I'd like an exact copy of every line from the start of the entries below through the line containing "Certains ont interprété", please.

---------- SUPPLIED MATERIAL

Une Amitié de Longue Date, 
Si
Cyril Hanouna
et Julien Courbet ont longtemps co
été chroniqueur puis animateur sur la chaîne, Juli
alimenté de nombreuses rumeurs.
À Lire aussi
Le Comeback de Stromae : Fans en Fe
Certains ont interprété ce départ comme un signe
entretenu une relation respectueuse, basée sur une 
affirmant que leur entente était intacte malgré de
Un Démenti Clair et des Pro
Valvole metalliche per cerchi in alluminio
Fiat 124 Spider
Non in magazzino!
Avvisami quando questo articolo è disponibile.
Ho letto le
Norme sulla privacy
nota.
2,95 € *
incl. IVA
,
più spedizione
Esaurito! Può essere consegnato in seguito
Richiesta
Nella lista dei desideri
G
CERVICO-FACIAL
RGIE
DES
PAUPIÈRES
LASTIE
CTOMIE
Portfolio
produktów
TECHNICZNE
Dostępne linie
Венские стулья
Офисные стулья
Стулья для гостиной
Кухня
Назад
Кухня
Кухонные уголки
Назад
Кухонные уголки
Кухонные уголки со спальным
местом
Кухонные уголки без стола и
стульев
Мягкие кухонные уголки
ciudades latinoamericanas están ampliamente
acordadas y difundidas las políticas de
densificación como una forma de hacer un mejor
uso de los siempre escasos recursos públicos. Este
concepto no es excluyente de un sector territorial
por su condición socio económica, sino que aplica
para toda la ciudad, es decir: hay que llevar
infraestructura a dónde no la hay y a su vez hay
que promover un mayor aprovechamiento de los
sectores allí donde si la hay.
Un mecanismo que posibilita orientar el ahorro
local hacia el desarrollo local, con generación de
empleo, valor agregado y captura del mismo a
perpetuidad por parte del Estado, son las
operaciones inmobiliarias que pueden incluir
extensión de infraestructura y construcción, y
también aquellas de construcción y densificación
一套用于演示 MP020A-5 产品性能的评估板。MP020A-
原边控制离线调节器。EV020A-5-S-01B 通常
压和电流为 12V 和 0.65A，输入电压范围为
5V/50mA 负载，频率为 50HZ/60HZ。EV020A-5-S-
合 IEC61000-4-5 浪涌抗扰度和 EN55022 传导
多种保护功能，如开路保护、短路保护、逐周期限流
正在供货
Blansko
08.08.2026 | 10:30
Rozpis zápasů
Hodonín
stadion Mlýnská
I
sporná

--------------------

■ RESPONSE TO THIS EXERCISE
Une Amitié de Longue Date, 
Si
Cyril Hanouna
et Julien Courbet ont longtemps co
été chroniqueur puis animateur sur la chaîne, Juli
alimenté de nombreuses rumeurs.
À Lire aussi
Le Comeback de Stromae : Fans en Fe
Certains ont interprété ce départ comme un signe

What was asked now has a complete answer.